CNIT-AST: Research Project



Team: Peter, Jak

Instructor: Dr. Min

[Code] [Video] [Paper]


Blind Guiding Robot


Project Introduction

The project we're proposing is a robot system that helps visually impaired users and assists them with indoor navigation. To achieve this, we will have the robot lead users and act as a waypoint or checkpoint, giving audio queues to help users navigate to the desired path.


Project Motivation and Approach

For the visually impaired, navigating a new environment is extremely challenging. The difficulty in gathering information about the environment can provide a daunting experience and discourage visually impaired individuals from going outside by themselves. This area is where assistive technologies such as robots can provide value to these individuals and help visually impaired users navigate through their environment. The use of robots for indoor navigation is heavily researched within the field of robotics and assistive technology. However, the most common way that the issue is approached is by having the robot walk alongside the user, similar to a trained guide dog. One problem with this approach is that it attracts unwanted attention to the visually impaired user and creates feelings of discomfort in their experience.

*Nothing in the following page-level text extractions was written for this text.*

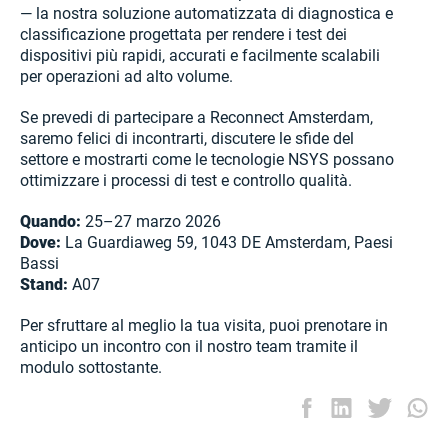
— la nostra soluzione automatizzata di diagnostica e
classificazione progettata per rendere i test dei
dispositivi più rapidi, accurati e facilmente scalabili
per operazioni ad alto volume.
Se prevedi di partecipare a Reconnect Amsterdam,
saremo felici di incontrarti, discutere le sfide del
settore e mostrarti come le tecnologie NSYS possano
ottimizzare i processi di test e controllo qualità.
Quando:
25–27 marzo 2026
Dove:
La Guardiaweg 59, 1043 DE Amsterdam, Paesi
Bassi
Stand:
A07
Per sfruttare al meglio la tua visita, puoi prenotare in
anticipo un incontro con il nostro team tramite il
modulo sottostante.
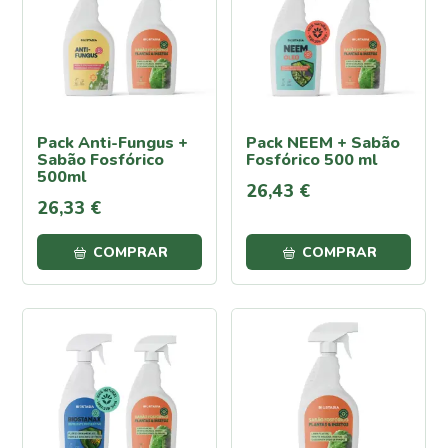
Proteção
Contra
Calor e
Seca
Cochonilha
Pack Anti-Fungus +
Pack NEEM + Sabão
Lagartas
Sabão Fosfórico
Fosfórico 500 ml
Oídio
500ml
26
,
43
€
Pulgões
26
,
33
€
(Afídeos)
Míldio
COMPRAR
COMPRAR
Podridão
Radicular
Traça
da
Couve
Ferrugem
Escaravelho
da Batata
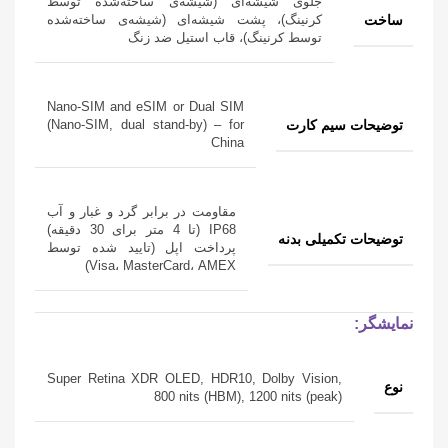
جلوی شیشه‌ای (شیشه‌ی ساخته‌شده توسط
ساخت
کرنینگ)، پشت شیشه‌ای (شیشه‌ی ساخته‌شده
توسط کرنینگ)، قاب استیل ضد زنگ
Nano-SIM and eSIM or Dual SIM
توضیحات سیم کارت
(Nano-SIM, dual stand-by) – for
China
مقاومت در برابر گرد و غبار و آب
IP68 (تا 4 متر برای 30 دقیقه)
توضیحات تکمیلی بدنه
پرداخت اپل (تایید شده توسط
Visa، MasterCard، AMEX)
نمایشگر:
Super Retina XDR OLED, HDR10, Dolby Vision,
نوع
800 nits (HBM), 1200 nits (peak)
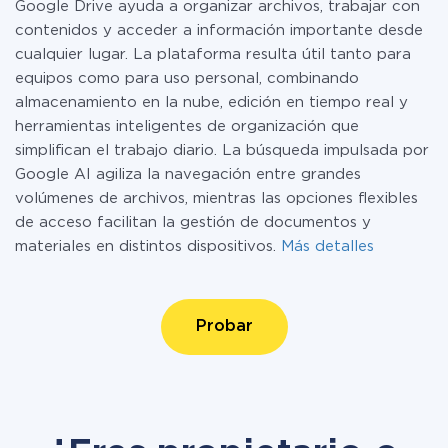
Google Drive ayuda a organizar archivos, trabajar con
contenidos y acceder a información importante desde
cualquier lugar. La plataforma resulta útil tanto para
equipos como para uso personal, combinando
almacenamiento en la nube, edición en tiempo real y
herramientas inteligentes de organización que
simplifican el trabajo diario. La búsqueda impulsada por
Google AI agiliza la navegación entre grandes
volúmenes de archivos, mientras las opciones flexibles
de acceso facilitan la gestión de documentos y
materiales en distintos dispositivos.
Más detalles
Probar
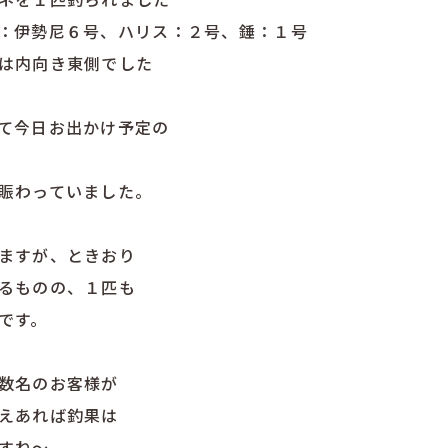
：伊勢尼６号、ハリス：２号、錘：１号
は内向き東側でした
て今日お出かけ予定の
賑わっていました。
ますが、ときおり
るものの、１匹も
です。
数名のお客様が
えあれば釣果は
すね〜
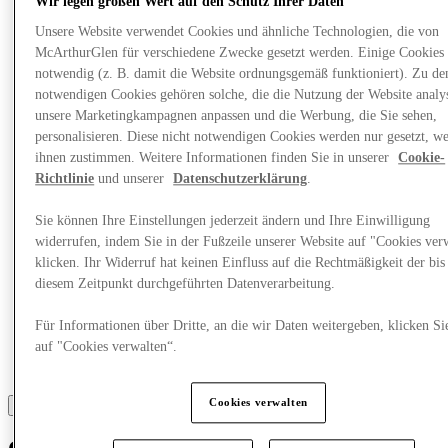
Was läuft
Wir legen großen Wert auf den Schutz Ihrer Daten
Essen & Trinken
Unsere Website verwendet Cookies und ähnliche Technologien, die von
Geschenkkarten
McArthurGlen für verschiedene Zwecke gesetzt werden. Einige Cookies 
Dienstleistungen
notwendig (z. B. damit die Website ordnungsgemäß funktioniert). Zu de
notwendigen Cookies gehören solche, die die Nutzung der Website analys
Mehr
unsere Marketingkampagnen anpassen und die Werbung, die Sie sehen,
personalisieren. Diese nicht notwendigen Cookies werden nur gesetzt, w
ihnen zustimmen. Weitere Informationen finden Sie in unserer
Cookie-
Richtlinie
und unserer
Datenschutzerklärung
.
Sie können Ihre Einstellungen jederzeit ändern und Ihre Einwilligung
widerrufen, indem Sie in der Fußzeile unserer Website auf "Cookies ver
klicken. Ihr Widerruf hat keinen Einfluss auf die Rechtmäßigkeit der bis
diesem Zeitpunkt durchgeführten Datenverarbeitung.
Für Informationen über Dritte, an die wir Daten weitergeben, klicken Si
auf "Cookies verwalten“.
Cookies verwalten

To avoid attracting unnecessary attention to the user, we decided on a different approach for the interaction between the user and the robot. The robot is designed to guide visually impaired users with indoor navigation by acting as a waypoint for the user throughout the path. During use, the robot will lead the user in the path to a waypoint in close proximity ahead of the user. Then as the user approaches the waypoint, the robot will move to the next waypoint, repeating until the user reaches the destination. This approach means that the robot is detached from the user to avoid attracting extra attention while delivering a semi-assisted navigation experience, where the user can start to become more familiar with the environment as well.

Team Member

Peter


Peter is a graduate student supervised by Dr. Min from the department of Computer and Information Technology at Purdue University. He is focusing on develop Robotics Technology and Human-Robot Interaction Technology.

Jak

Jak is a graduate student studying User Experience Design student at Purdue University with a undergraduate degree in Mechanical Engineering from Purdue University. He’s UX Designer who is passionate about emerging technologies and making a positive impact for users and customers. He transitioned from Mechanical Engineering to UX Design because he aspire to merge product design with my engineering background to go beyond the data-sheet and design with purpose and compassion for the user.

Methodology

Literature Review (Blogpost 2)

Literature Review for related works

We developed serveral navigation algorithms (such as Rapidly-exploring Random Trees) in the simulator.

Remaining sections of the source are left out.